MAASTRICHT. They graduated later than planned or have suffered a delay because the education programme had to be adapted because of Covid-19. A total of 27 students have recently appealed to Maastricht University’s Covid-19 leniency regulation. Fifteen requests were accepted.

Those who cannot apply for the DUO compensation regulation (e.g.: master’s students who have suffered a delay and who are going to graduate before February 2021, receive a one-off 535 euro) or other UM measures (such as relaxing the binding study advice, a smooth transition between bachelor’s and master’s programme, lowering of institutional tuition fees) but who have suffered a delay in their studies because of Covid-19, can approach the ‘UM Coulancecommissie Covid-19’. Twenty-seven students did so in the past few months: fifteen requests were accepted, twelve were rejected.

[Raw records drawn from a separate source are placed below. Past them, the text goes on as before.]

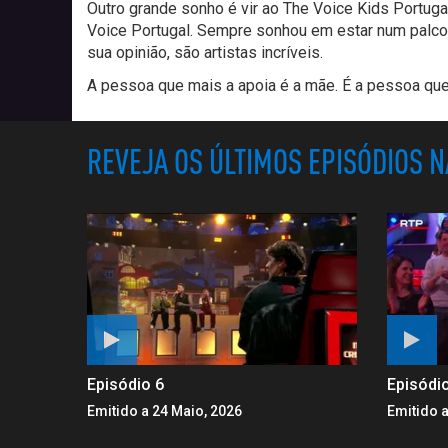
Outro grande sonho é vir ao The Voice Kids Portug
Voice Portugal. Sempre sonhou em estar num palco c
sua opinião, são artistas incríveis.
A pessoa que mais a apoia é a mãe. É a pessoa qu
REVEJA OS ÚLTIMOS EPISÓDIOS 
Episódio 6
Episódi
Emitido a 24 Maio, 2026
Emitido a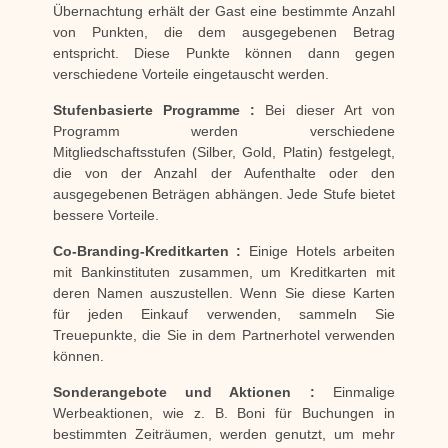
Übernachtung erhält der Gast eine bestimmte Anzahl
von Punkten, die dem ausgegebenen Betrag
entspricht. Diese Punkte können dann gegen
verschiedene Vorteile eingetauscht werden.
Stufenbasierte Programme :
Bei dieser Art von
Programm werden verschiedene
Mitgliedschaftsstufen (Silber, Gold, Platin) festgelegt,
die von der Anzahl der Aufenthalte oder den
ausgegebenen Beträgen abhängen. Jede Stufe bietet
bessere Vorteile.
Co-Branding-Kreditkarten :
Einige Hotels arbeiten
mit Bankinstituten zusammen, um Kreditkarten mit
deren Namen auszustellen. Wenn Sie diese Karten
für jeden Einkauf verwenden, sammeln Sie
Treuepunkte, die Sie in dem Partnerhotel verwenden
können.
Sonderangebote und Aktionen :
Einmalige
Werbeaktionen, wie z. B. Boni für Buchungen in
bestimmten Zeiträumen, werden genutzt, um mehr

A considerable number received their bachelor’s diploma of Medicine at a later time because an exam was postponed. They will be compensated for the extra tuition fees paid. A medical student who could only do his internship later, was referred to the faculty, which has its own compensation regulation. A master’s student was advised to report to DUO for the 535 euro compensation.

Only 27 applications is very few, said Thomas Vaessen, student member of the University Council during a meeting of one of the Council’s committees, last Wednesday. For example, why did not more medical students whose exams were also cancelled, get in touch, he wanted to know. “And why did some applicants receive compensation and others didn’t? Is that a case of arbitrariness?”

Some came to the wrong address with their applications, explained University Council Committee chairperson Jenny Schell, who was indirectly involved in the leniency committee. They were given compensation elsewhere. “Should we not be looking into whether everything went alright with the allocations and rejections?”, Vaessen continued. Rector Rianne Letschert said that there was no reason to assume that the leniency committee hasn’t done its work properly. But if anyone wants to have an investigation, an official appeal will have to be made by the University Council indicating the reason why, added the rector. The council members wanted to give it some more thought.